How many movies are about people falling in love with strangers, or the kindness of strangers. We all want someone or something to come into our world that either saves us from trouble or gives us what we want but didn’t know how to attain ourselves.
Unfortunately our fear of the world, prevents a lot of us from embracing the risk of choosing the crazy liberating idea in our heads and instead we’re settling for more subtle, controllable expressions and actions so we aren’t seen as too weird for some.

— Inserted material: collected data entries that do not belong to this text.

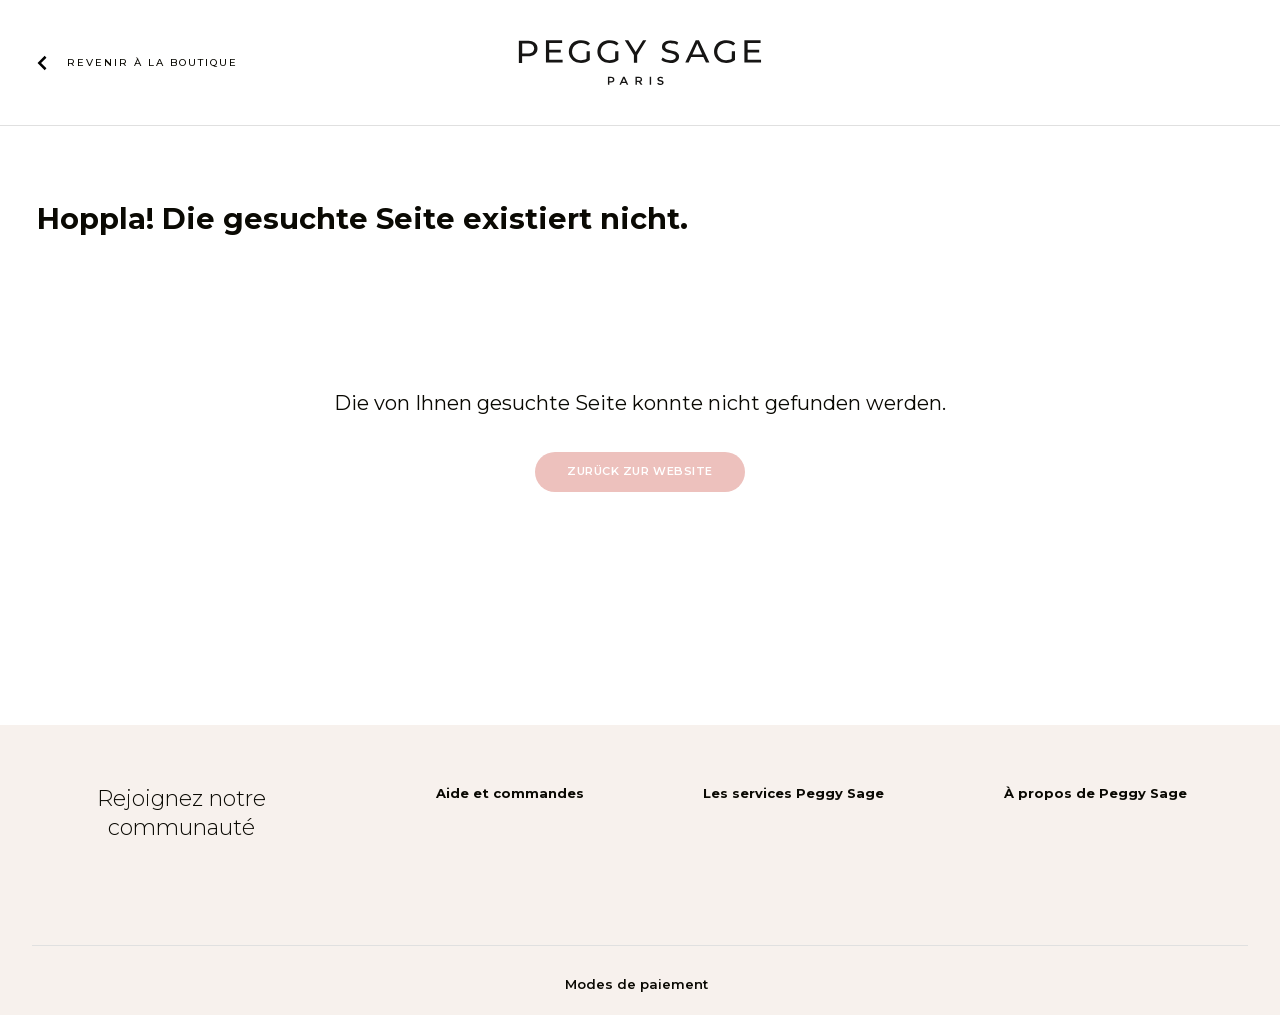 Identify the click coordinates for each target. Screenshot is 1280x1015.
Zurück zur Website (640, 471) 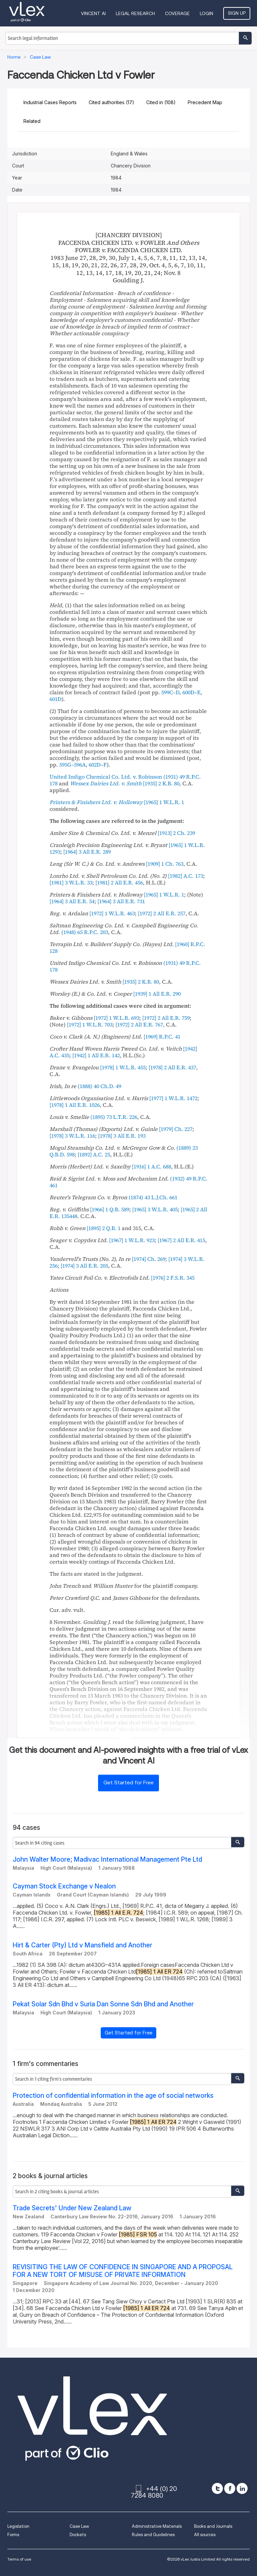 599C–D (170, 692)
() (84, 932)
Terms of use (19, 2559)
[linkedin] (242, 2488)
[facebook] (229, 2488)
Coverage (177, 13)
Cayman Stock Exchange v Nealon (64, 1886)
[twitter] (217, 2488)
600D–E (191, 692)
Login (206, 13)
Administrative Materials (157, 2526)
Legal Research (135, 13)
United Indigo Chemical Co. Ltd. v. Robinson (106, 776)
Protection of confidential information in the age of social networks (113, 2095)
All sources (205, 2534)
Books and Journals (213, 2526)
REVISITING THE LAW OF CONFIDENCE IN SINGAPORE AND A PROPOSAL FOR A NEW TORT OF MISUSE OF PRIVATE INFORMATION (123, 2271)
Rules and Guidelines (153, 2534)
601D (56, 699)
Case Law (79, 2526)
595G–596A (72, 764)
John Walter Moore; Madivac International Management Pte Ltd (107, 1859)
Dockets (78, 2534)
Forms (13, 2534)
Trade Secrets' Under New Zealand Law (72, 2208)
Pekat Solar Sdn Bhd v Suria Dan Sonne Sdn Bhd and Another (103, 2004)
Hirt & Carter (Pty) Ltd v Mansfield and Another (82, 1945)
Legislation (18, 2526)
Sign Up (237, 13)
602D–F (98, 764)
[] (161, 783)
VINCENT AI (93, 13) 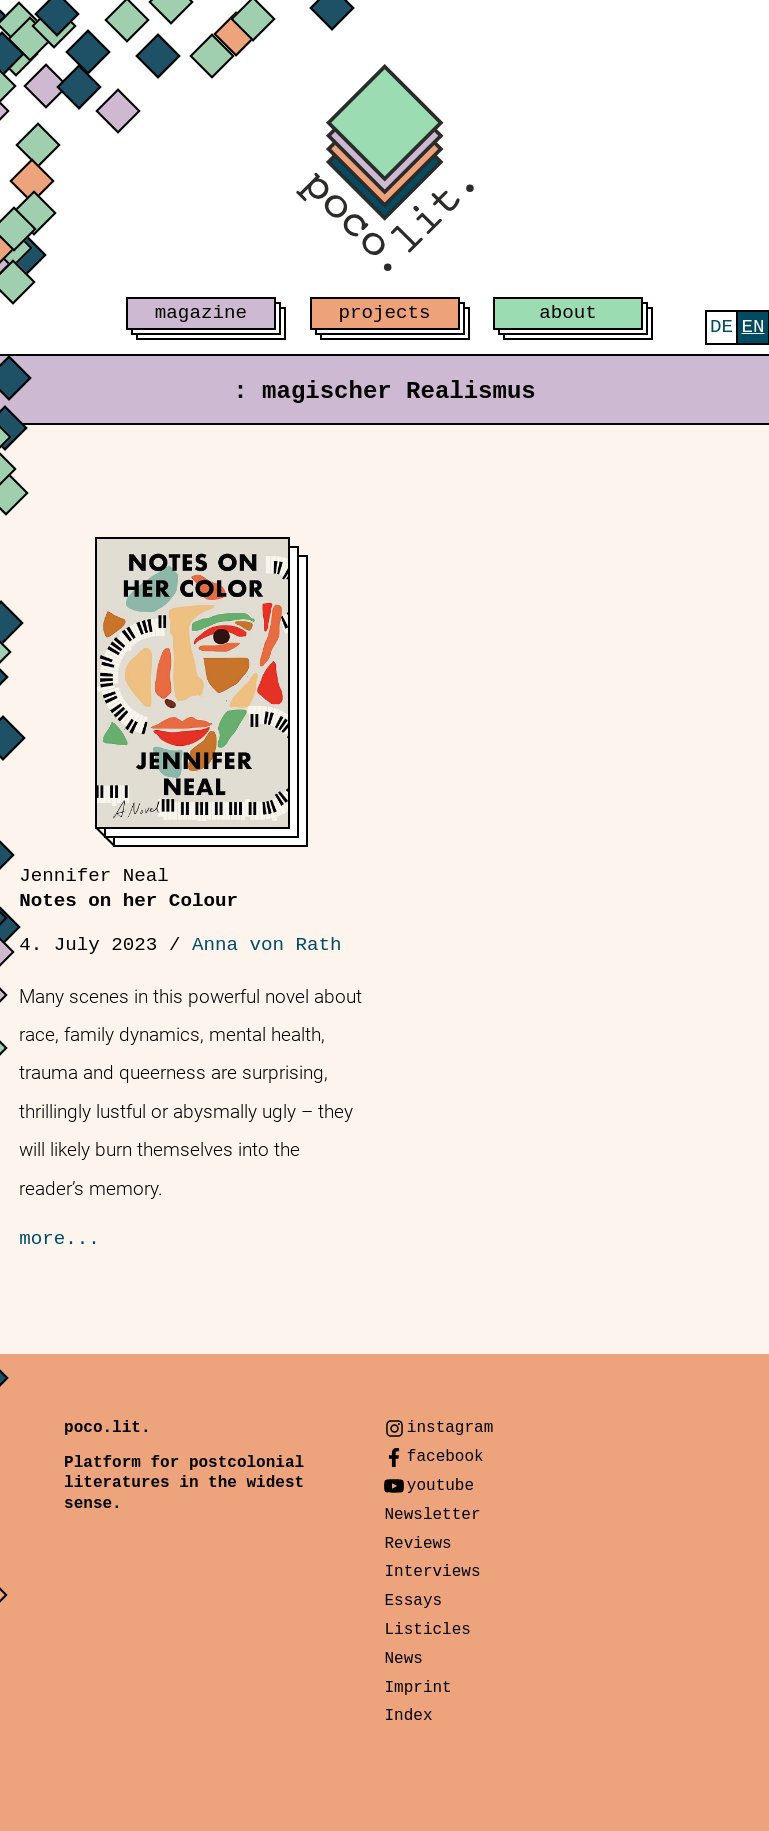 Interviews (432, 1572)
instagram (450, 1428)
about (568, 313)
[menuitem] (721, 327)
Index (408, 1716)
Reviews (417, 1544)
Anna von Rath (267, 945)
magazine (201, 313)
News (403, 1659)
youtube (440, 1486)
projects (384, 313)
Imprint (417, 1688)
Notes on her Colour (128, 888)
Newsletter (432, 1515)
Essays (413, 1601)
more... (59, 1239)
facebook (445, 1457)
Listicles (427, 1630)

The people around you are waiting for something they can’t describe, but mostly they want to feel connected, they want to be heard, they want to feel helpful, and there’s a chance that by you making an uncommon choice, by you listening to your often unspoken desires, by you walking a different path, talking to a new person, helping that stranger in the street, by you simply deciding to make a change to your daily routine, you may find something special, you may be the stranger the other person has been waiting for, so don’t be afraid to live in the anomaly as much as you want to, which is simply; to live with an open mind to change your behaviour and choices, and listen to your personal instinct, rather than silence it for the assumed good of those around you. Er Tai Gao had his life saved because he took a chance to meet with a stranger and that stranger saved him later in life from a death at a hard labour camp in china, so it’s the choice to change things in your life, to question your behaviours and to give yourself permission to make the different, possibly outrageous decisions in your daily life that lay dormant within yourself, which could be what those around you are waiting for, but it also could be what you need to do to save your own life.